1998年12月9日

東京都港区南青山1丁目3番23号
日本広告音楽制作者連盟
理事長 吉江 一男 殿

東京都渋谷区上原3丁目6番12号
社団法人 日本音楽著作権協会
理事長 小 野 清 子


「一定の範囲についてのおたずね」について

 

  著作権信託契約約款で留保・制限を認めることは、本来、著作権擁護の精神に反するものであり、効率的な管理を行うためにも好ましくありません。それにもかかわらず、広告音楽について、「経過措置」で留保・制限を認めているのは、約款の変更を行った当時の現実の慣行に配慮した、当分の間の例外的な措置であり、JASRACでは、この規定は、廃止する方向で検討されるべきものと考えております。
 JASRACでは、このような「経過措置」制定の経緯と性格から、「一定の範囲」が制定当時現実に行われていた慣行以上に拡大することがないよう厳密に解釈しており、会員・信託者の皆様には、広告音楽の留保・制限を認める場合は、以下のガイドラインに従っていただくようお願いしております。
 幸い、現在は、著作者の努力と利用者の理解と協力により、概ねこのガイドラインに添った慣行が形成されていると聞き及んでいるところであり、一定の秩序が保たれている状況です。JASRACとしては、「経過措置」の運用にあたっては、今後もこのガイドラインの考え方を維持していくことが、業界の健全な発展と著作者の利益に叶うものとの考えで業務を行っております。
 つきましては、貴連盟が社団法人全日本シーエム放送連盟との間で「広告音楽の使用に関する確認書」を作成するにあたっては、この点に充分留意していただくようお願いいたします。

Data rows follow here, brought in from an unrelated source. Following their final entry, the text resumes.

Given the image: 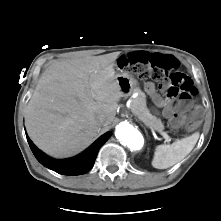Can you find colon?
<instances>
[{
    "label": "colon",
    "mask_w": 221,
    "mask_h": 221,
    "mask_svg": "<svg viewBox=\"0 0 221 221\" xmlns=\"http://www.w3.org/2000/svg\"><path fill=\"white\" fill-rule=\"evenodd\" d=\"M119 68L141 79H152L161 83L169 96H178L182 107L175 113L172 121L180 124L186 121L188 132L194 131L200 122L196 113L190 111V101L196 95V88L190 77L180 70L178 60L171 55L136 52L132 56H121Z\"/></svg>",
    "instance_id": "1"
}]
</instances>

  経過措置2項1号により留保制限を認める場合のガイドライン

  1. 書面による契約で利用方法、利用期間、利用地域を具体的に特定し、あらかじめJASRACの承諾を得ること。

  2. 利用方法は、放送及びこれと付随的に行われる店頭の販売促進催事広告や劇場用CMにおける演奏・上映であること。

  3. 利用期間は、原則として1年以内とすること。

  4. 利用地域は、日本国内とすること。